Task brief -
When you set down the entries, keep every word exactly as it is but drop the pictures.

----- Supplied data

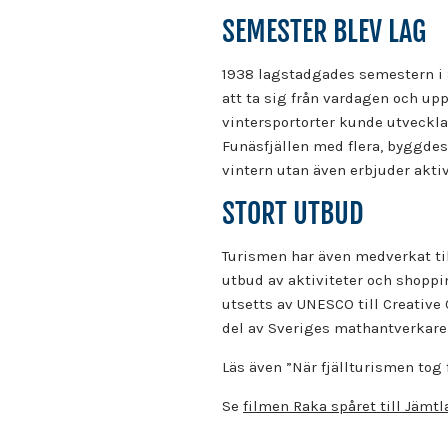
SEMESTER BLEV LAG
1938 lagstadgades semestern i 
att ta sig från vardagen och upp
vintersportorter kunde utvecklas
Funäsfjällen med flera, byggdes 
vintern utan även erbjuder aktiv
STORT UTBUD
Turismen har även medverkat till
utbud av aktiviteter och shoppi
utsetts av UNESCO till Creative
del av Sveriges mathantverkare
Läs även ”När fjällturismen tog 
Se
filmen Raka spåret till Jämt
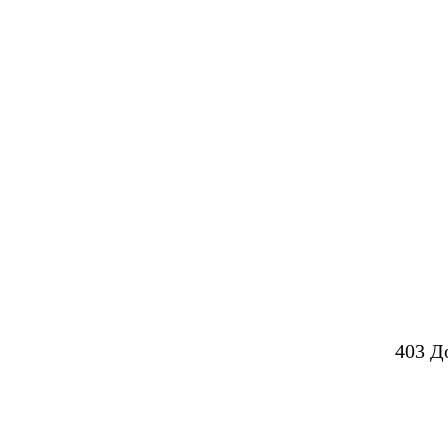
403 Д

----------

Your response -
SEMESTER BLEV LAG
1938 lagstadgades semestern i 
att ta sig från vardagen och upp
vintersportorter kunde utvecklas
Funäsfjällen med flera, byggdes 
vintern utan även erbjuder aktiv
STORT UTBUD
Turismen har även medverkat till
utbud av aktiviteter och shoppi
utsetts av UNESCO till Creative
del av Sveriges mathantverkare
Läs även ”När fjällturismen tog 
Se
filmen Raka spåret till Jämt
403 Д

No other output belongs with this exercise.